Let me take a break from…

Let me take a break from the whole narration-of-birth to tell you a little bit about Kavya.

When she was first born, her eyes were very light grey-blue; lighter even than Kevin's. That didn't last, though -- within three hours, they had darkened tremendously. We had some trouble deciding what color they'd ended up, in part because for the first day or so, she barely opened them. But in the end, they seem to be a very dark brown, but with shades of dark grey and green and blue in them. Kevin said they look like very expensive granite countertops. (My mom thought this was the funniest comment ever; she laughed for a long time when I told her, and I suspect it will be repeated to many aunties. :-) According to the Mayo book, newborn's eyes often change up to six months or so after birth, so we have no idea what they'll be in the long run. Right now, they're beautiful -- dark and mysterious. I always wanted unusual eyes when I was younger -- I thought my own dark brown was pretty enough, but sort of boring. So I'm hoping she gets to keep these eyes. We'll see how it goes.
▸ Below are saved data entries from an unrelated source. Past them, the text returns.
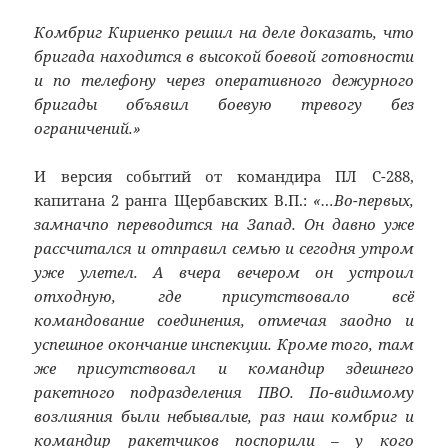
Комбриг Кириенко решил на деле доказать, что
бригада находится в высокой боевой готовности
и по телефону через оперативного дежурного
бригады объявил боевую тревогу без
ограничений.»
И версия событий от командира ПЛ С-288,
капитана 2 ранга Щербавских В.П.:
«…Во-первых,
замначпо переводится на Запад. Он давно уже
рассчитался и отправил семью и сегодня утром
уже улетел. А вчера вечером он устроил
отходную, где присутствовало всё
командование соединения, отмечая заодно и
успешное окончание инспекции. Кроме того, там
же присутствовал и командир здешнего
ракетного подразделения ПВО. По-видимому
возлияния были небывалые, раз наш комбриг и
командир ракетчиков поспорили – у кого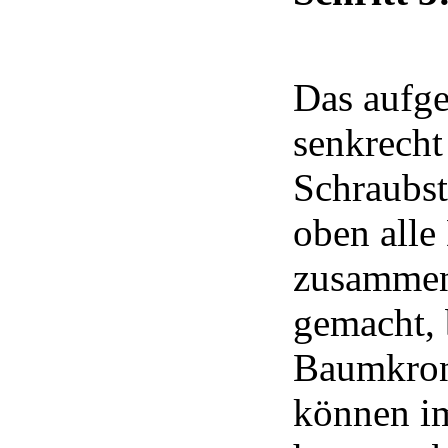
Das aufge
senkrecht
Schraubst
oben alle
zusammen 
gemacht, b
Baumkron
können im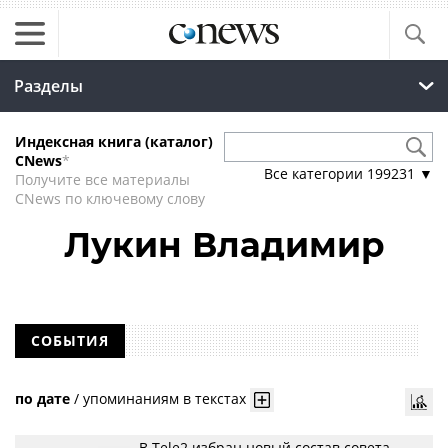
Разделы
Индексная книга (каталог)
CNews
*
Все категории
199231
▼
Получите все материалы
CNews по ключевому слову
Лукин Владимир
СОБЫТИЯ
по дате
/
упоминаниям в текстах
В Tele2 избран новый состав совета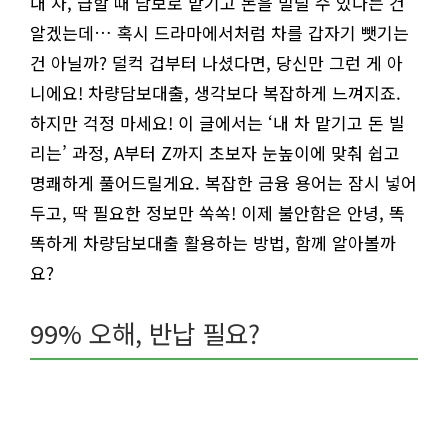
내 차, 급할 때 담보로 맡기고 돈을 빌릴 수 있다는 건
알겠는데… 혹시 드라마에서처럼 차를 갑자기 뺏기는
건 아닐까? 덜컥 겁부터 나셨다면, 당신만 그런 게 아
니에요! 차량담보대출, 생각보다 복잡하게 느껴지죠.
하지만 걱정 마세요! 이 글에서는 ‘내 차 맡기고 돈 빌
리는’ 과정, A부터 Z까지 초보자 눈높이에 맞춰 쉽고
명쾌하게 풀어드릴게요. 복잡한 금융 용어는 잠시 넣어
두고, 딱 필요한 정보만 쏙쏙! 이제 불안함은 안녕, 똑
똑하게 차량담보대출 활용하는 방법, 함께 알아볼까
요?
99% 오해, 반납 필요?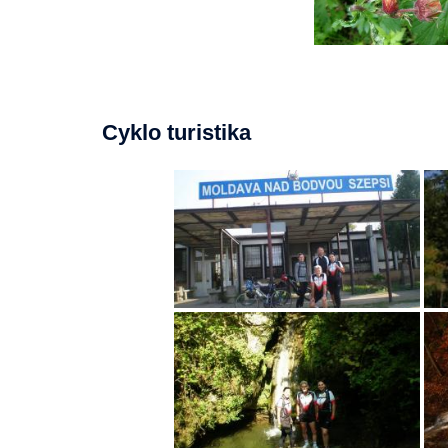
Cyklo turistika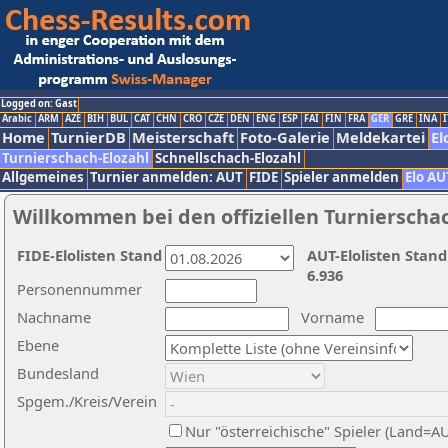
Logged on: Gast
Arabic
ARM
AZE
BIH
BUL
CAT
CHN
CRO
CZE
DEN
ENG
ESP
FAI
FIN
FRA
GER
GRE
INA
I
Home
TurnierDB
Meisterschaft
Foto-Galerie
Meldekartei
El
Turnierschach-Elozahl
Schnellschach-Elozahl
Allgemeines
Turnier anmelden: AUT
FIDE
Spieler anmelden
Elo AU
Willkommen bei den offiziellen Turnierscha
FIDE-Elolisten Stand
AUT-Elolisten Stand
6.936
Personennummer
Nachname
Vorname
Ebene
Bundesland
Spgem./Kreis/Verein
Nur "österreichische" Spieler (Land=A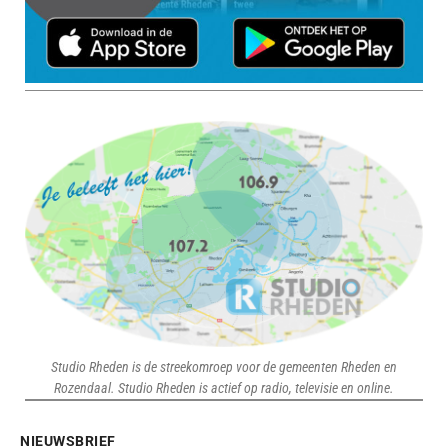
Studio Rheden is de streekomroep voor de gemeenten Rheden en
Rozendaal. Studio Rheden is actief op radio, televisie en online.
NIEUWSBRIEF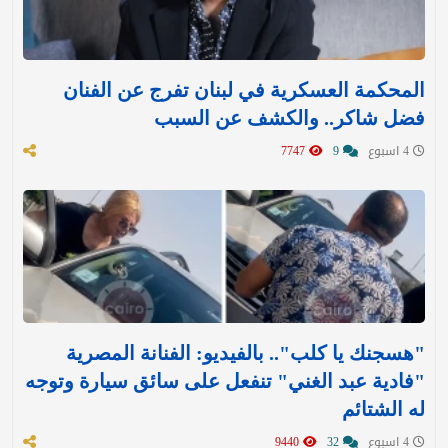
المحكمة العسكرية في لبنان تفرج عن الفنان
فضل شاكر.. والكشف عن السبب
4 اسبوع
9
7747
"هسجنك يا كلب".. بالفيديو: الفنانة المصرية
"فادية عبد الغني" تنفعل على سائق سيارة وتوجه
له الشتائم
4 اسبوع
32
9440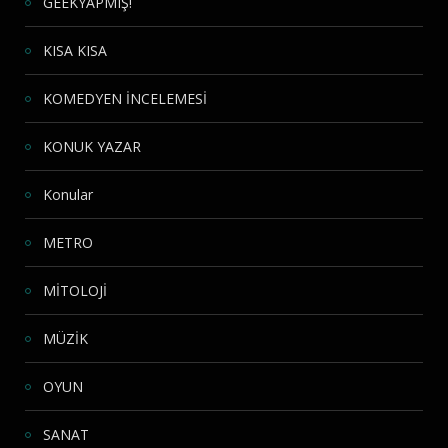
GEEKYAPMIŞ!
KISA KISA
KOMEDYEN İNCELEMESİ
KONUK YAZAR
Konular
METRO
MİTOLOJİ
MÜZİK
OYUN
SANAT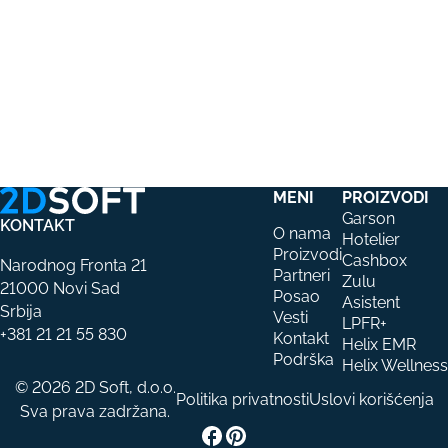
MENI
PROIZVODI
Garson
KONTAKT
O nama
Hotelier
Proizvodi
Cashbox
Narodnog Fronta 21
Partneri
Zulu
21000 Novi Sad
Posao
Asistent
Srbija
Vesti
LPFR+
+381 21 21 55 830
Kontakt
Helix EMR
Podrška
Helix Wellness
© 2026 2D Soft, d.o.o.
Politika privatnosti
Uslovi korišćenja
Sva prava zadržana.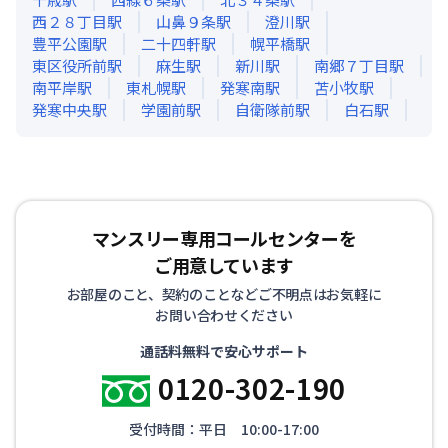
西２８丁目
駅
山鼻９条
駅
澄川
駅
豊平公園
駅
二十四軒
駅
幌平橋
駅
東区役所前
駅
麻生
駅
新川
駅
南郷７丁目
駅
南平岸
駅
東札幌
駅
発寒南
駅
苫小牧
駅
発寒中央
駅
学園前
駅
自衛隊前
駅
白石
駅
マンスリー専用コールセンターを
ご用意しています
お部屋のこと、契約のことなどご不明点はお気軽に
お問い合わせください
通話料無料で安心サポート
0120-302-190
受付時間：平日 10:00-17:00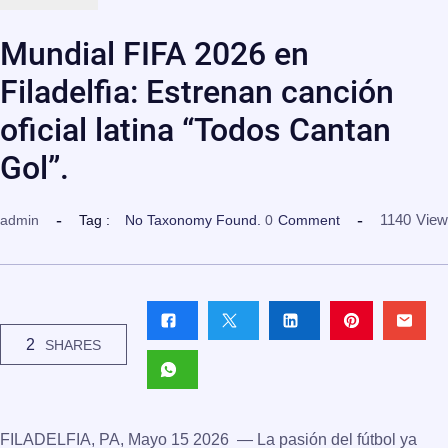
Mundial FIFA 2026 en
Filadelfia: Estrenan canción
oficial latina “Todos Cantan
Gol”.
1140
View
admin
Tag :
No Taxonomy Found.
0
Comment
2
SHARES
FILADELFIA, PA, Mayo 15 2026
— La pasión del fútbol ya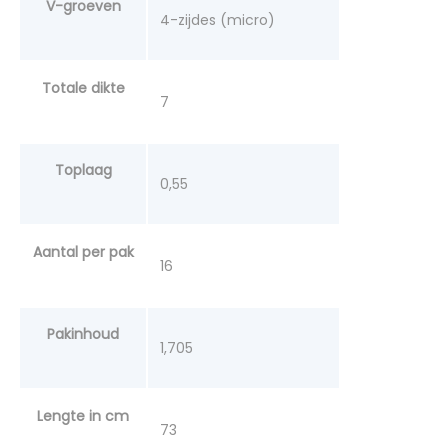
V-groeven
4-zijdes (micro)
Totale dikte
7
Toplaag
0,55
Aantal per pak
16
Pakinhoud
1,705
Lengte in cm
73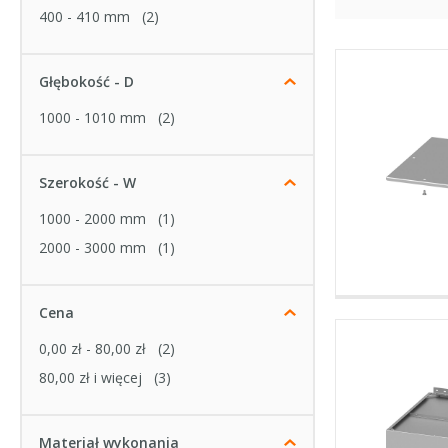
400 - 410 mm
(2)
Głębokość - D
1000 - 1010 mm
(2)
Szerokość - W
1000 - 2000 mm
(1)
2000 - 3000 mm
(1)
Cena
0,00 zł
-
80,00 zł
(2)
80,00 zł
i więcej
(3)
Materiał wykonania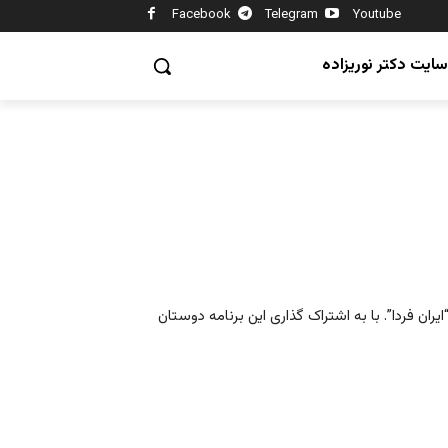
Facebook
Telegram
Youtube
سایت دکتر نوریزاده
ران فردا”. با به اشتراک گذاری این برنامه دوستان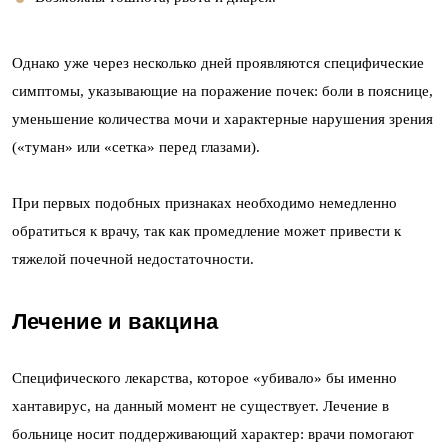
Однако уже через несколько дней проявляются специфические
симптомы, указывающие на поражение почек: боли в пояснице,
уменьшение количества мочи и характерные нарушения зрения
(«туман» или «сетка» перед глазами).
При первых подобных признаках необходимо немедленно
обратиться к врачу, так как промедление может привести к
тяжелой почечной недостаточности.
Лечение и вакцина
Специфического лекарства, которое «убивало» бы именно
хантавирус, на данный момент не существует. Лечение в
больнице носит поддерживающий характер: врачи помогают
She has a nice head of hair -- not nearly as much as Zara, but Zara was extraordinary in the hair department. Kavya's hair is currently very dark brown, almost black, and incredibly soft and fine. It's straight right now, but again, it's unclear what it'll do over time. Kevin had white-blonde hair as a baby, which gradually darkened to its present dark gold color. His hair is straight and fine; mine is quite curly when short and noticeably thicker than his. We'll see what happens with hers. For now, though, it's nice that she has some hair. When I feel up to taking more photos, I'll post some with hair in them. The nurses keep putting her hat back on, but I can take it off. :-)

She has the sweetest little lips, shaped a lot like Kev's, I think. Definitely chubby cheeks and chin at the moment, which is good -- it makes her look nice and healthy. I like a fat baby, I do. Her body seems so little and fragile to us both; we're definitely worried that we'll accidentally hurt her as we try to shift her around from position to position. But so far, she seems to be surviving our inept maulings. Kavya is resilient.

Mostly, she's a very sweet, sleepy baby. I love lying down with her sleeping on my chest; Kev's been doing a lot of that too. You can stroke her soft head in that position with a fingertip. Is so adorable. She likes very much to be held (like every other baby in the world, I imagine), and while she's maybe a little more easily soothed by mommy, she quite likes having daddy hold her too. So far, she hardly cries, and only if there's something actually wrong. She does howl quite nicely when the nurses draw her blood, though. She sleeps a lot, though in the last day or two, she's also taken to actually trying to make eye contact with me or Kevin. We don't think her eyes track so well at this point, though.

It's lovely having her. Despite all the aches and pains of the surgery, my overwhelming feeling at first was just peace and serenity. That lasted through Friday and most of Saturday. Serenity and an ongoing astonishment that we had somehow managed to make this perfect little creature. And that we got to keep her -- for the last few years, I've found myself quite reluctant to give people back their babies when they let me hold them. This one, I don't have to give back to anyone. She's ours. A glowing sweet bewilderment.

By Saturday evening, some frustration was starting to kick in, sadly, because all that sweet sleepiness meant that she was not the most active eater in the world. Which led us to some anxiety, and to Sunday, which we will now rename 'Mary Anne's Weepy Day.' Of which more will be related, anon.

3 thoughts on “Let me take a break from…”

  1. If you’re breastfeeding her, and the not-so-active-eater thing is a reference to that whole latching-on-thing, I hope you have a good La Leche League jannisary around to teach proper technique, which is, roughly

    1. tickle baby’s lips with nipple until baby opens wide. No, no, not like that, REALLY wide. Wait for it… wait for it… keep tickling… there we go —

    2. GLOM baby’s mouth onto breast much more vociferously than anyone would have thought possible, startling those around you who must think you are a violent baby-suffocater.

    3. Bliss

    (It is quite amazing how difficult it is to get babies — most babies, I hear — to nurse. This is one of my favorite little observations about the interplay of biology and culture. You would think, in evolutionary terms, that this would be something that ought to be really easy for mom and baby to work out. Apprarently not, though — because, I presume, the vast majority of human and protohuman babies born in the last few million years were not born all alone, but in extended families with lots of babies around. In our fragmented, nuclear-family-ish culture where we don’t spend a lot of time watching each other breastfeed, we get a lot of hungry, pissed-off babies and a lot of despairing moms with sore nipples. This is good for Nestle.)